La villa di Roc Agel è l’epicentro della vita familiare dei Grimaldi. Assunse questo ruolo nel 1957, quando fu acquistata da Ranieri per offrire ai figli – Caroline era già nata, Alberto sarebbe arrivato l’anno successivo, Stéphanie nel 1965 – e alla consorte Grace un luogo immerso nel verde, al riparo dagli obiettivi dei fotografi, ideale per liberarsi dalla soffocante rigida etichetta di corte. Fu dunque scelta questa altura sopra Montecarlo, Agel appunto, raggiungibile dopo una serie di curve a gomito, la maggior parte delle quali non protette da guard rail.
Su questa strada, nel 1982, la principessa Grace perse il controllo della Rover su cui viaggiava con la figlia minore. Morì così. Una tragedia che ha segnato il cuore di tutti, famiglia e sudditi, e che poteva avere come conseguenza quella di dichiarare maledetta la residenza. Ma la storia ha deciso diversamente. I principi di Monaco hanno continuato a trovare in Roc Agel un luogo di conforto e protezione. E sta succedendo anche oggi, in piena emergenza coronavirus.
Perché qui si trovano in isolamento, assieme alla madre, Jacques e Gabriella, i gemellini di Alberto e Charlene. Il futuro di Monaco e della dinastia Grimaldi si trova in questa enclave, mentre Palais è in piena emergenza contagio. Alberto II è positivo al virus, primo capo di Stato in questa condizione. Il sovrano si è sottoposto al tampone lunedì 16 marzo, in forma anonima, «perché non volevo che l’attenzione dei medici privilegiasse me rispetto ad altri malati», ha detto. Sua altezza, appena avuto il responso, non ha esitato a informare i suoi 40 mila sudditi ma, soprattutto, ha immediatamente attuato un piano, forse già pronto da settimane, per allontanare da Montecarlo Charlene e i bambini. «Il 14 marzo ho festeggiato il mio compleanno. Eravamo in pochi e ho contattato direttamente le persone appena ho avuto il sospetto di essere infetto», ha raccontato Alberto. «I gemelli già non li vedevo da qualche giorno perché avevano accusato un principio di gastroenterite. Eravamo appena tornati dalla montagna [Courchevel, nella regione francese della Savoia, ndr] e li ho spediti nella casa di campagna per precauzione.

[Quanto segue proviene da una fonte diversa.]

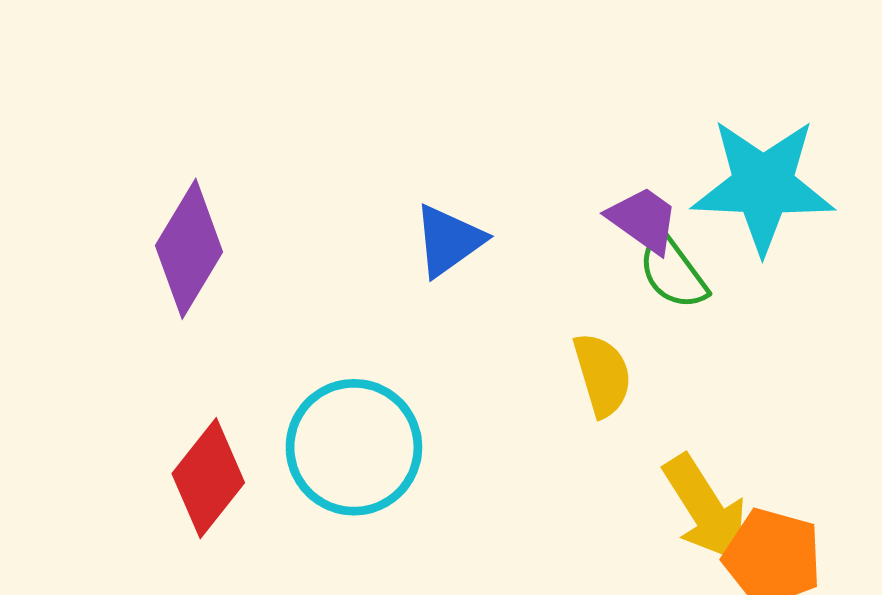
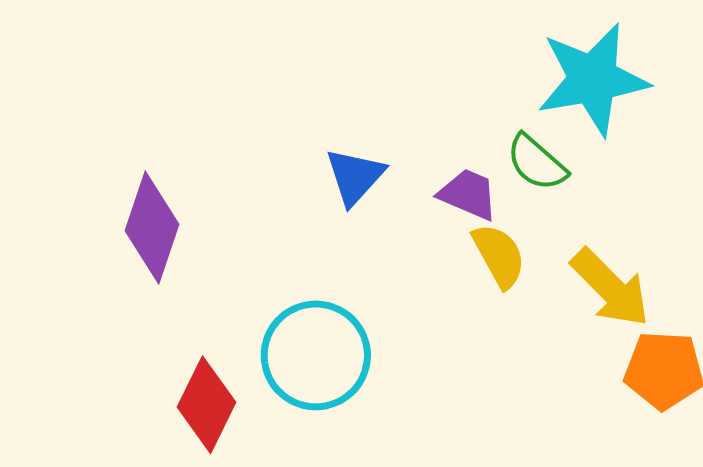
purple trapezoid: (643, 220) -> (468, 194), moved
yellow arrow: (705, 509) -> (610, 288), moved

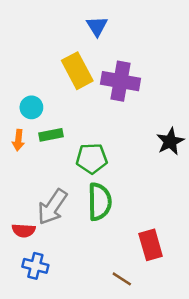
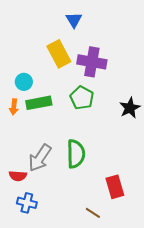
green rectangle: (51, 135) -> (39, 103), size x1.4
green pentagon: (92, 158) -> (82, 98), moved, turned 30

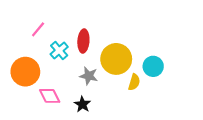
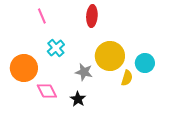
pink line: (38, 29) -> (42, 16), moved, turned -63
red ellipse: (83, 41) -> (92, 16), moved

Non li bacio da molti giorni e sì, mi mancano, ma l’isolamento è necessario per garantire la sicurezza di tutti, la loro per prima». Alberto è isolato nei suoi appartamenti di Palais dal giorno del tampone. «Il primo sintomo che ho notato è stato un attacco di raffreddore, durato un paio di giorni. Mi sentivo costipato, ma niente di più. La febbre non era ancora comparsa, ma ho ritenuto necessario sottopormi al test perché un membro del governo con cui avevo avuto contatti stretti, come con tutti gli altri componenti del gabinetto, era risultato positivo. Dopo il tampone, però, l’attenzione dei medici sulle mie condizioni – e per questo li ringrazio – è stata massima e giustificata dal fatto che un paio di anni fa ho affrontato una seria polmonite. Appartengo dunque a una categoria a rischio: ho più di sessant’anni e ho accusato una patologia purtroppo assai comune a chi viene infettato dal virus».
Negli ultimi giorni il mondo scientifico sta sperimentando l’utilizzo combinato di diversi farmaci come la clorochina – principio attivo usato nel trattamento della malaria – che, alcuni sostengono, potrebbero giovare ai malati di coronavirus. «Ma i miei sintomi, che spero non peggiorino, oggi escludono che debba ricorrere a questi trattamenti. Ho un po’ di febbre, ma non troppa. Tossisco, ma non eccessivamente. Sto continuando il paracetamolo e assumendo molta vitamina C, oltre a una cura a base di eucalipto in pillole, che rafforza la resistenza polmonare». Ora l’attenzione del mondo monegasco e non solo è tutta concentrata sulla salute dei principini. I bimbi sembrano meno predisposti a sviluppare gravi sintomi. Ma Alberto ha ribadito, rivolgendosi ai sudditi: «Il virus non sceglie questa o quella categoria di persone. Chi gode di buona salute deve avere riguardo per chi è più fragile. Non si è invincibili mai, a nessuna età».